Deficits and Debt: I was only talking about the rhetoric here. Everybody in Washington is culpable, but the Dems doubled down on it. It's true that Soc Sec & Med and the wars are the largest budget items. Solving it is probably too hard for either party as long as both are more interested in getting and keeping power. The only hope now is that they go ahead and start with the low-hanging fruit, like freezing government salaries & hiring, eliminating earmarks, cutting ineffective agencies, etc. The other focus is revitalizing the economy, which is the long-term solution.

N said...

There's no arguing with Christianists on gay marriage... if your God told you so, then it's so, but here in the real world, the right to marry ought not be denied without cause.

Kids have MORE, not less access to weed now. The "think of the children" argument, as usual, is fallacious. http://www.casacolumbia.org/articlefiles/380-2009%20Teen%20Survey%20Report.pdf

The actions Obama has taken on illegal immigration are pretty similar to the things I suspect you'd choose, believe it or not. Record numbers of deportations and unprecedented levels of employer accountability: http://www.cbsnews.com/stories/2010/07/26/politics/washingtonpost/main6715205.shtml

Voter ID is tee-ball: The NAACP reports 40% more complaints about disenfranchisement after voter ID laws are implemented in Georgia and Michigan: http://www.alternet.org/rights/67161/

The current tax proposal - a compromise from what would have been the original *Republican* sunsetting plan - actually effects fewer than 3% of small businesses, an umbrella which includes independent farmers. http://voices.washingtonpost.com/plum-line/2010/09/boehner_concedes_only_three_pe.html

I should admit that "drafted by Republicans" was somewhat hyperbolic. However, the idea of an individual mandate as an alternative to single-payer was drafted by Mark Pauly for the H.W. Bush administration in 1991, and the idea was championed by Republicans as an alternative to single-payer proposals during the Clinton era. I still think it's wanton stupidity distilled into law, but it's emphatically *not* Obamacare, unless you believe everything Hannity says.

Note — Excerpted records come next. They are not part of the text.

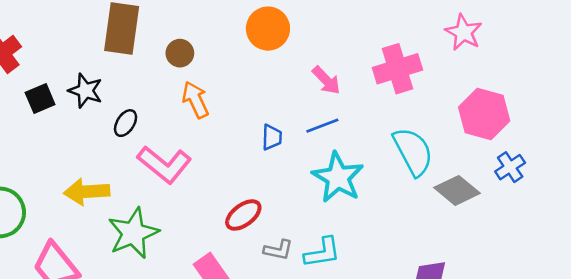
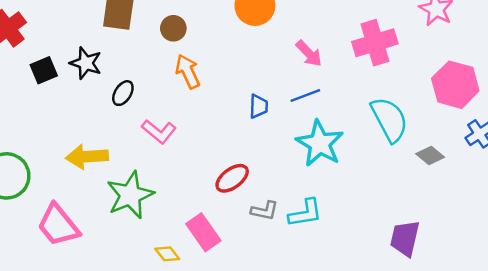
pink L-shape: (164, 165) -> (159, 131), size x0.7
gray diamond: (457, 190) -> (430, 155), size x0.7

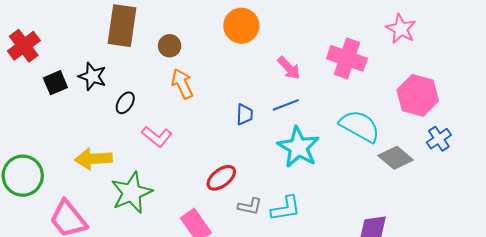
pink cross: (375, 43) -> (347, 58), turned 36
cyan semicircle: (389, 119) -> (360, 126), turned -33
gray diamond: (430, 155) -> (396, 158), size x1.4

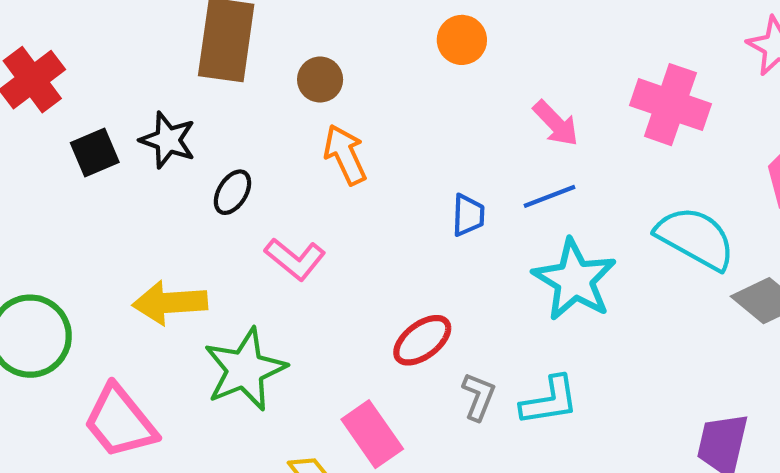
orange circle: (241, 26) -> (462, 40), size x0.7
gray L-shape: (250, 206) -> (479, 397), turned -80

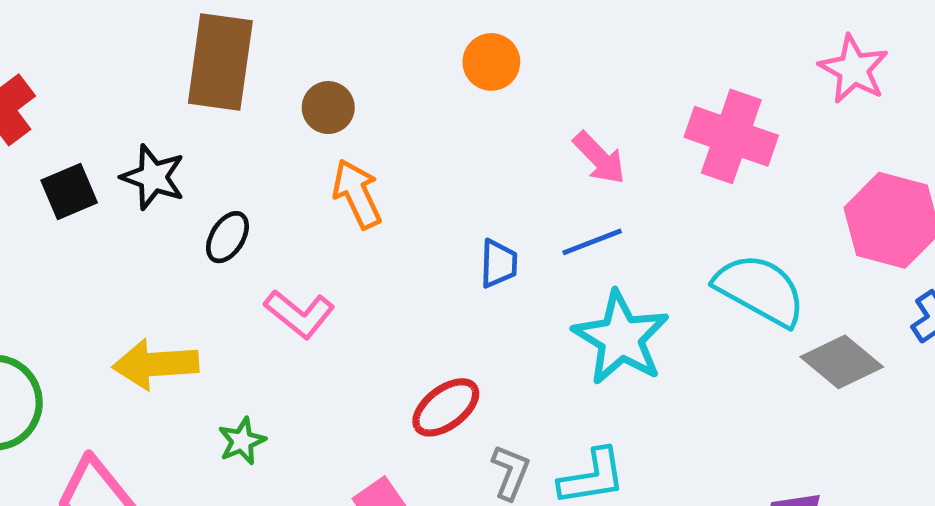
green star: (245, 369) -> (242, 441), size x0.5

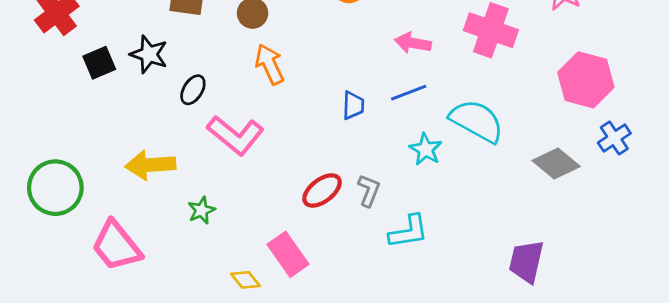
pink arrow: (599, 158) -> (413, 43), turned 144
cyan semicircle: (760, 290) -> (477, 121), moved
pink L-shape: (299, 314) -> (236, 135), size x1.4
cyan star: (621, 338) -> (426, 149), size x0.6
gray L-shape: (511, 472) -> (369, 190), moved

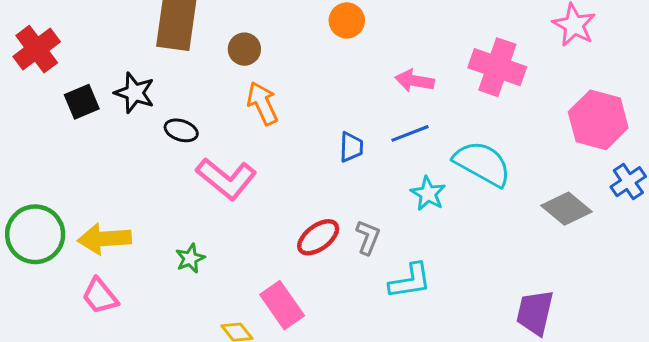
black ellipse: (193, 90) -> (181, 130), turned 76
yellow arrow: (150, 165) -> (104, 239), moved
pink trapezoid: (116, 246) -> (100, 296), size x0.7

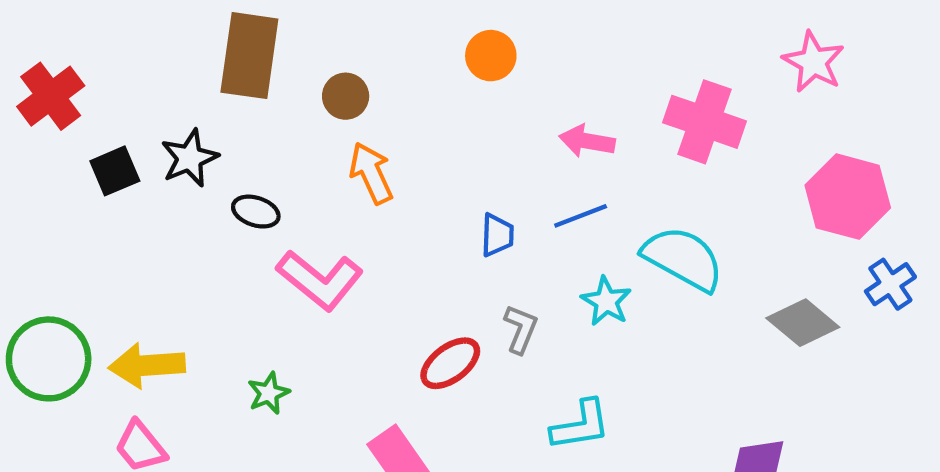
black star: (134, 93) -> (190, 158), turned 30
gray L-shape: (368, 237) -> (521, 329), moved

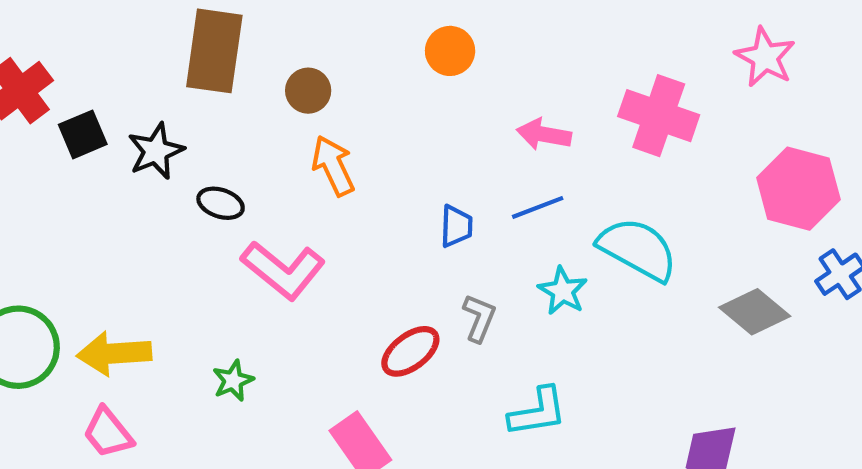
black square: (115, 171) -> (83, 134), moved

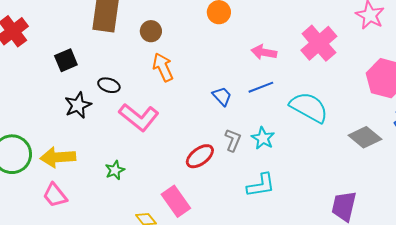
pink cross: (659, 116) -> (319, 43), turned 30
black square: (83, 134) -> (66, 60), moved
black star: (156, 151) -> (78, 105), moved
blue trapezoid: (456, 226) -> (222, 96), turned -45
cyan star: (563, 291) -> (263, 138), moved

Everyone in Washington is *absolutely* culpable for the massive budget imbalance. But the Republicans coming into office are, by and large, saying that defense and entitlements are off the table! The math just doesn't work out. The "low-hanging fruit" won't even get us fractions of the way there. In order to reach fiscal equilibrium, the country is going to have to either *massively* cut *both* war and entitlements, or increase taxes, or (most likely) both.

It's very clear that you spend a lot of time with Fox News, because your sentiments mirror theirs. Get out of that circuit more often. Critically evaluate the things they say against other perspectives. There's a lot of propaganda that you're way invested in, clearly.